A comment on "self-taught" vs. "peer teaching."
Rich Pfeiffer came to hang gliding from skydiving. His friends just took him up a big hill and sent him off on a hang glider, saying he'd figure it out on the way down. I think he broke something, like a finger, at landing. He went on to become the US National Champ in the late 1970s.
That's "self-taught."
Around the same time as Rich became champ, I bought a Seagull III and took it up to the steepest part of Hogback Creek Road at the base of Mt. Whitney. I'd only seen one hang gliding flight four years' previous. The wind was light north. I figured out how to set it up and hooked in. Shouldered it. Started to run. Felt it go light. Felt the hang strap start to lift me. Felt my feet leave the ground. Noticed the barbed wire fences on both sides of the road take on new significance. Pushed out in a panic, dropped a tip and slid to a halt, thinking, "I'd better find somebody to help me do this."

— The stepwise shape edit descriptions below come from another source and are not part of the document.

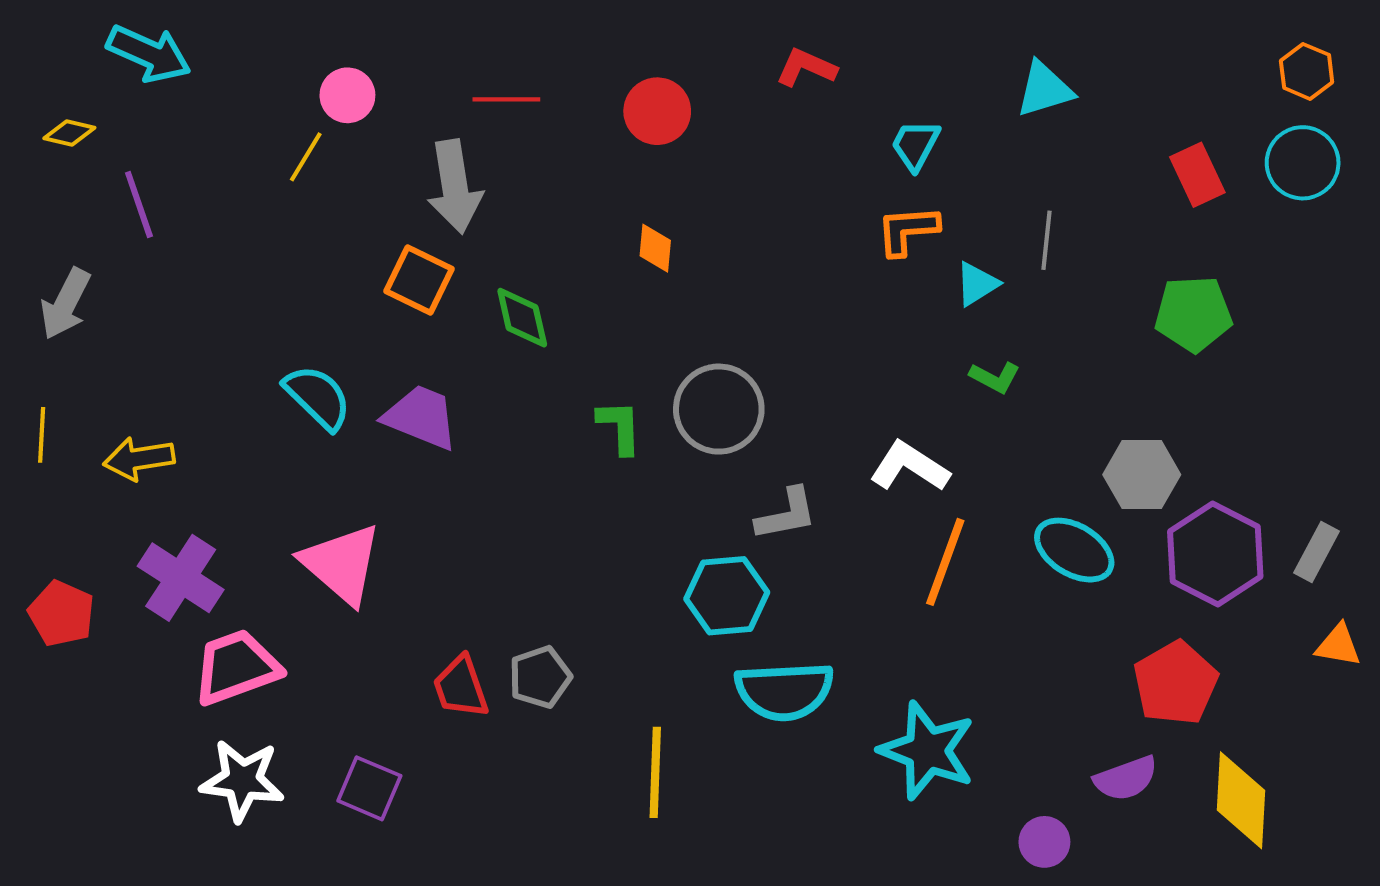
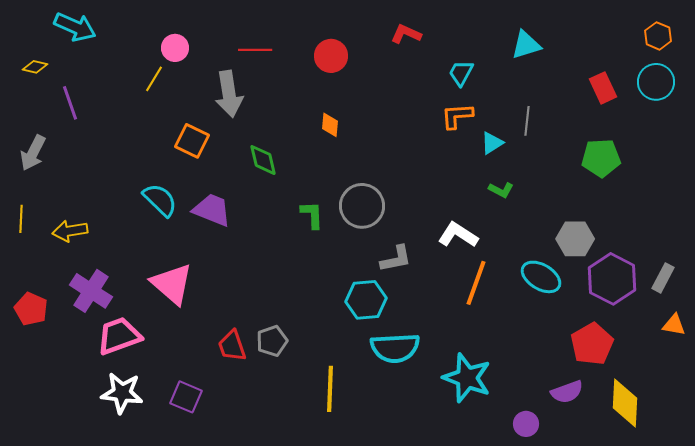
orange square: (419, 280) -> (192, 141), moved

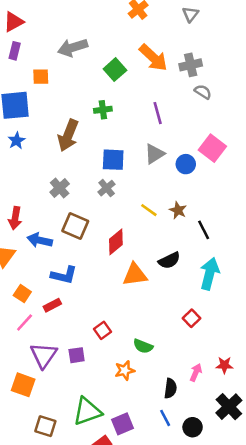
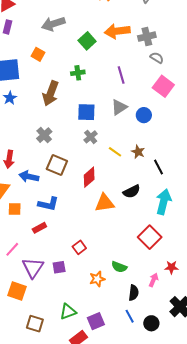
orange arrow: (153, 58) -> (117, 31), turned 130
orange square: (41, 77) -> (38, 54), moved, turned 32
pink square: (212, 148) -> (163, 86), moved
gray cross: (107, 188) -> (91, 137), moved
orange square: (22, 294) -> (15, 209), moved, turned -32
red square: (192, 318) -> (150, 237), size x1.6
pink line: (25, 323) -> (12, 249), moved
green semicircle: (143, 346) -> (119, 267), moved
red star: (224, 365) -> (171, 267), moved
green triangle: (87, 411) -> (68, 312), size x0.7

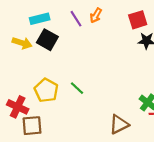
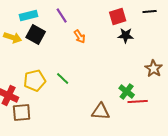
orange arrow: (96, 15) -> (80, 36), moved, turned -64
yellow pentagon: (46, 90) -> (35, 80), turned 30
brown triangle: (119, 124) -> (101, 112), turned 30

That's almost "self-taught."
"Peer teaching" is when your buddies actively engage in your training by flying around in front of you and by teaching you to take off from hills and, later, cliffs. Their incentive is to get you into the air as quickly as is safely possible so that you can all have fun in the air together.
In a single-place aircraft, "self-teaching" pretty much begins when you leave the ground, anyway. Neither I nor my "peer instructors" ever saw a need for radio instruction. They must have felt you were advancing too quickly if radio instruction was ever called for. So they just yelled. It worked just fine during the "low and slow" stage. After a while, they stopped making noise and I listened to the wind.
An apt pupil can progress very quickly in areas with favorable conditions.
Formal training is different. The certified instructor is under tremendous pressure not to have a student injured. The student is often one of many. An altruistic instructor is much like a peer. But a commercial instructor is also driven by profit. Dragging on training both serves to reinforce safety and skill - but also increases profit. Some people do better with formal instruction. Others, like me, don't.
In "peer training," pilots go to the places where conditions are best. But in formal training, a school, for instance, has to wait for good conditions to arrive at their training site. You can see why the number of good days for "peer training" is higher, and why new pilots involved in "peer training" tend to advance quicker.
A certified instructor will always make the case that formalized training is generally safer than "peer training," and this is true. But I have found that people who engage in "peer training" are more focused and driven than students in schools, and therefore advance much faster.
I was a bit puzzled by the PIO comment. Yeah, self-taught guys who learned in the early days and even new pilots today who aren't paying attention might suffer from pilot-induced oscillation. It's common to all aviation but less common on hang gliders because, I think, it takes more effort to accomplish. But it's just another thing you learn about in both peer and formal training.